In a career spanning nearly 40 years “Dave” performed seminal analytical and experimental work on turbulent gas-particle flows. He is much remembered for his classic wind tunnel experiments in the 1980s on the dispersion of small particles in grid-generated turbulence. These were carried out in the presence of an electric field that controlled the drift velocity of the particles and allowed the influence of the particles’ crossing trajectories to be varied without changing the influence of the inertia. This meant that the two effects could be studied independently of one another. The experimental results for the dispersion and the particle rms velocity were in perfect agreement with theoretical predictions, and the method has been extensively used by others to calibrate and validate the numerical simulation results. These experiments are an enduring testament to Dave’s remarkable skills and versatility as an experimenter.
Dave also contributed to the development of several numerical methods for the modeling of dispersed particulate flows. With his colleague Clayton Crowe, he participated in the early development of the numerical method known as the “particle-source in cell” model (PIC model), one of the very first numerical models for dispersed multiphase flows. He and his students used pseudo-turbulence models, generated by Fourier modes, to quantify the Lagrangian statistics of inertial particles. The Lagrangian correlation time measured along a particle trajectory, known as the Wang–Stock correlation, was later used by many others including commercial software to improve the modeling of inertial particle dispersion. He also made contributions to two analytical studies on particulate dispersion: the first rigorous analysis of particle-velocity correlation times in different stochastic trajectory models; and the modeling of particulate turbulent dispersion coefficients considering both particle inertia and gravity.
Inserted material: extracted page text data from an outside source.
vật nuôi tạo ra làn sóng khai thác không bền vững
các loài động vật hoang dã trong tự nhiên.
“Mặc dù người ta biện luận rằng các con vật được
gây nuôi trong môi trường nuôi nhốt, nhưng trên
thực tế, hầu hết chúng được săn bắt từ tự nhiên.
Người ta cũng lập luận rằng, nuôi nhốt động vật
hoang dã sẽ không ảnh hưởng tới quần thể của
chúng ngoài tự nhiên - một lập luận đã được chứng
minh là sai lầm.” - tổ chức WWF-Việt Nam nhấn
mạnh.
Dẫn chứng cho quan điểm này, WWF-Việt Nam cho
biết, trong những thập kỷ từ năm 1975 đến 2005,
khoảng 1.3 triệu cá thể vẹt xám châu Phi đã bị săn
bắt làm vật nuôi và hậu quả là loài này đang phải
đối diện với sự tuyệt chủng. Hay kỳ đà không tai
His research work and numerous publications were recognized by the ASME, when he was named the recipient of the Freeman Scholar Award in 1994.
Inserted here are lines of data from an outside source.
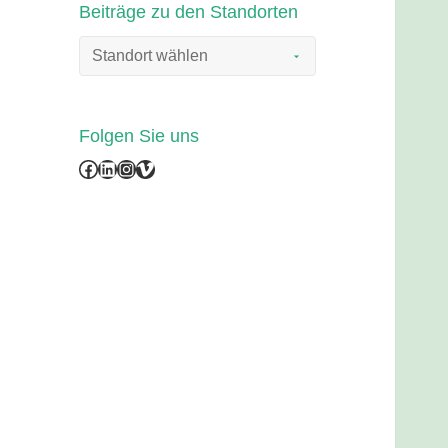
Beiträge zu den Standorten
Folgen Sie uns
Facebook
LinkedIn
Instagram
Vimeo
Dave Stock was a very good mentor and a life-long friend to his students. He had a unique and warm smile, spoke in low and soft tones, was a good listener, and loved to praise others—attributes that made him approachable to all students. He exposed his students to latest research developments, respected them, and encouraged them to try their own ideas. He made sure to celebrate every success of his graduate students: when doctoral students successfully defended their dissertation research, they could count on a huge party, at Dave’s house in the small town of Albion, WA. As a thoughtful mentor, he introduced his students to many of his friends and the academic culture, something that benefited them in building their research careers. Several of his former doctoral students have pursued very successful academic careers.
Dave contributed a great deal to the Fluids Engineering Division. He joined the then “Polyphase Flow Committee” in the early 1980’s; he was instrumental in the renaming of this Committee to the current “Multiphase Flow Committee” and served as its chair in the late 1980s. He was the founding chair of the long series of ASME symposia, the Gas-Solids Symposium series, and he made certain that the symposia attracted the best researchers in the area from all over the world. All of us are benefited by participating in these remarkable scientific events. He was a member of the executive committee of the Fluids Engineering Division and chaired the Division in 2000. He was also very helpful in the success of the International Conference on Multiphase Flow (ICMF) having served as the chair of the ICMF Scientific Committee in 1998 and then helping with the colocation of the ICMF and FEDSM in New Orleans, an event that attracted more than 1200 scientists and engineers in 2001. He and his wife, Molly, spent the last ten years in retirement in their two homes in Washington State and Argentina.
Dave Stock was indeed a unique and special human being and we all share with his family and friends their great sense of loss.